Last weekend I was at the Saratoga Rotary Art Show. This was the first of 3 shows, 3 weekends in a row. I worked pretty much non-stop right up to the time I was leaving. This is my normal mode of operation during show season.
Saturday night I started to get a sore throat. "This could not be happening" I told myself. "I can't get sick!" Trying hard to convince myself it was just allergies, I attempted sleep. I was not very successful. Before the sun had a chance to rise, I accepted the fact that I was coming down with something and I would just have to power through and do the show. Fortifying myself with Advil and Sudafed, I managed to make it through the day, tear down and drive two and half hours home.
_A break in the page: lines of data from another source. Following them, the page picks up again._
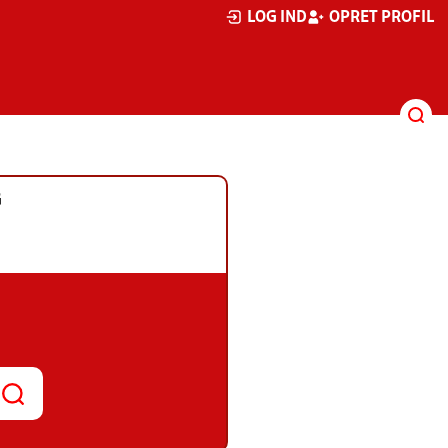
LOG IND
OPRET PROFIL
G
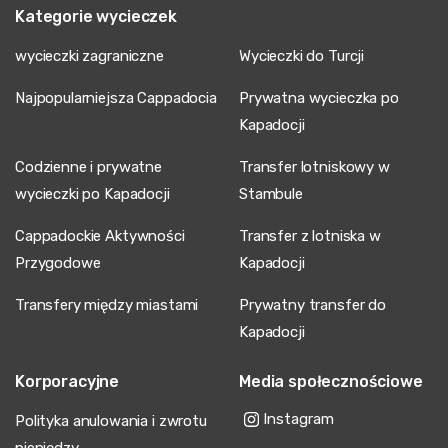
Kategorie wycieczek
wycieczki zagraniczne
Wycieczki do Turcji
Najpopularniejsza Cappadocia
Prywatna wycieczka po
Kapadocji
Codzienne i prywatne
Transfer lotniskowy w
wycieczki po Kapadocji
Stambule
Cappadockie Aktywności
Transfer z lotniska w
Przygodowe
Kapadocji
Transfery między miastami
Prywatny transfer do
Kapadocji
Korporacyjne
Media społecznościowe
Instagram
Polityka anulowania i zwrotu
pieniędzy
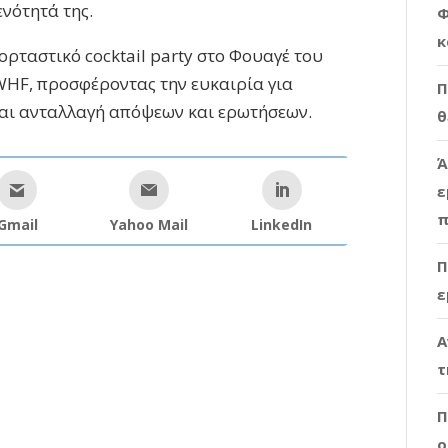
ενότητά της.
Φ
κ
ορταστικό cocktail party στο Φουαγέ του
WHF, προσφέροντας την ευκαιρία για
Π
αι ανταλλαγή απόψεων και ερωτήσεων.
θ
Ά
ε
π
Gmail
Yahoo Mail
LinkedIn
Π
ε
Α
τ
Π
ο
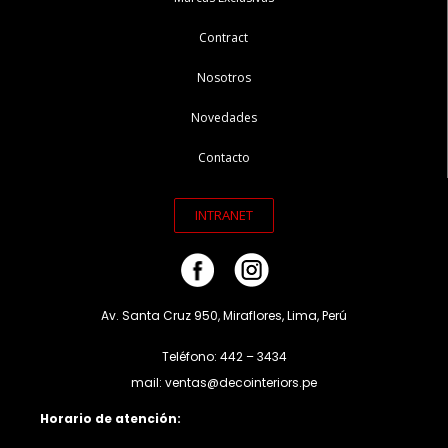
Contract
Nosotros
Novedades
Contacto
INTRANET
Av. Santa Cruz 950, Miraflores, Lima, Perú
Teléfono: 442 – 3434
mail: ventas@decointeriors.pe
Horario de atención:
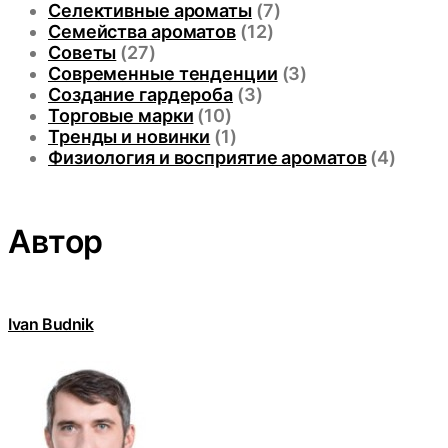
Селективные ароматы
(7)
Семейства ароматов
(12)
Советы
(27)
Современные тенденции
(3)
Создание гардероба
(3)
Торговые марки
(10)
Тренды и новинки
(1)
Физиология и восприятие ароматов
(4)
Автор
Ivan Budnik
I woke up on Monday still feeling pretty lousy but there was work to do! Another show this weekend - no time to take it easy! I managed to get quite a bit done as I ignored my body's plea to rest.
Tuesday morning - I feel worse than I did on Monday. Exhausted actually. This was not part of my plan. The plan was to feel completely healthy by Tuesday. Oh well - I need to go to my studio. I have no choice - right?
Later on that day my printer starts acting up. Then it stops working all together. I can't get anyone over to look at it until the following morning.
As I am gearing up to go into full crises mode - it hits me. Getting sick was not enough to slow me down. The printer breaking down was a sign from the universe I could not ignore. Now I had no excuse. It was time to rest and that's what I did. Funny thing - I woke up Wednesday morning feeling much better!
I need to pay attention to this. I can get pretty crazy before a show. In response to being yelled at, my son would often ask me "do you have a show coming up". I am not proud of this. Friends come to see me at my shows because they know that's the only way they will get to visit with me.
I want to do things different this year. No one is forcing me to have a certain amount of inventory. It's my choice. I want to choose balance and fun over obsessive, frantic and stressed out.
I will report back and let you know how this is going. If you see me at a show and I look weary, remind of what I just declared.